Mono-cultural White and Asian schools in North West towns are potentially damaging to community relations and should be avoided wherever possible, according to a new report by Lancaster University.

The two-year research project, funded by the Home Office and Department for Communities and Local Government, found that mono-cultural schools perpetuated extremist attitudes among a significant number of young White people and did not prepare young Muslim Asians for the prejudice they may encounter later in life.

The Burnley Project ‘ Interfaith Interventions and Cohesive Communities’ was launched in the wake of the 2001 disturbances, which took place in a number of Northern towns – particularly Burnley, Oldham and Bradford - to look at the contribution that interfaith understanding could make to community cohesion.

In the report, authors of the study, Canon Dr Alan Billings and Dr Andrew Holden of Lancaster University’s Religious Studies Department, state:

“The mixed school should be seen as a form of interfaith activity in itself and probably the most effective in ameliorating illiberal attitudes among some young White people and helping young Asian/ Muslims to encounter and learn how to deal with racism and prejudice in their early lives – in the classroom and the playground – while they have helpful adults around them.

“The mono-cultural school in towns like Burnley should be avoided wherever possible and where this is not possible, attempts should be made to bring young people together from the different communities as part of their normal school experience.”

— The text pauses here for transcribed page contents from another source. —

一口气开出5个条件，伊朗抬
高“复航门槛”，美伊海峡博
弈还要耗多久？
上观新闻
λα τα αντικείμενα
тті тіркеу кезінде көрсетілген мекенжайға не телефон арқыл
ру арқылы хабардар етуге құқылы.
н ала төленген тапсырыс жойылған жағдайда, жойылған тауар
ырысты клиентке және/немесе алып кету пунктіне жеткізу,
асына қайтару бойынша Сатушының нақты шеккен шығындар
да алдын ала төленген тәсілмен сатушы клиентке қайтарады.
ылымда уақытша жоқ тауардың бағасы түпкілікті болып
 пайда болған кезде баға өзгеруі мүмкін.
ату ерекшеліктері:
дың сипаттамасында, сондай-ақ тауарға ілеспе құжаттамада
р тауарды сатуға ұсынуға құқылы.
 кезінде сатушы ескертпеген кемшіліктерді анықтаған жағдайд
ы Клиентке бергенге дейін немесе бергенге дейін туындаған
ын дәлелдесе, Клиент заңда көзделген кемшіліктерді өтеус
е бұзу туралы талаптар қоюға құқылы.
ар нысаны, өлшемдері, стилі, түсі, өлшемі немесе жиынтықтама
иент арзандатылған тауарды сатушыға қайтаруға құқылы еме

The report also contends that interfaith activities play an important part in bringing people of different faiths, cultures and ethnicities together and should be supported but that in themselves they are not enough. Only a few Christians and Muslims are involved and some are hostile to the idea. Interfaith groups must be encouraged to develop partnerships that involve secular groups too.

As part of the study, more than 400 fifteen year olds were questioned about their attitudes towards race, religion and cultural integration in the summer term of 2006.

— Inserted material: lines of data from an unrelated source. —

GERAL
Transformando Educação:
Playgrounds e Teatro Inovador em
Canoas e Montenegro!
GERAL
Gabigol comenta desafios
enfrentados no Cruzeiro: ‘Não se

They came from three non-religious schools, all in deprived areas - one in Burnley attended mostly by White pupils and two schools in Blackburn, where one had mostly Indian or Pakistani pupils and the other was ethnically mixed.

One of the report’s most unanticipated and troubling findings was that a significant proportion of pupils from the predominantly White school exhibited illiberal and anti-integrationists attitudes while those from the predominantly Asian school were liberal and tolerant.

Almost one third of the white pupils believed that one race was superior to another compared with one tenth in the Asian school and under one fifth in the mixed school.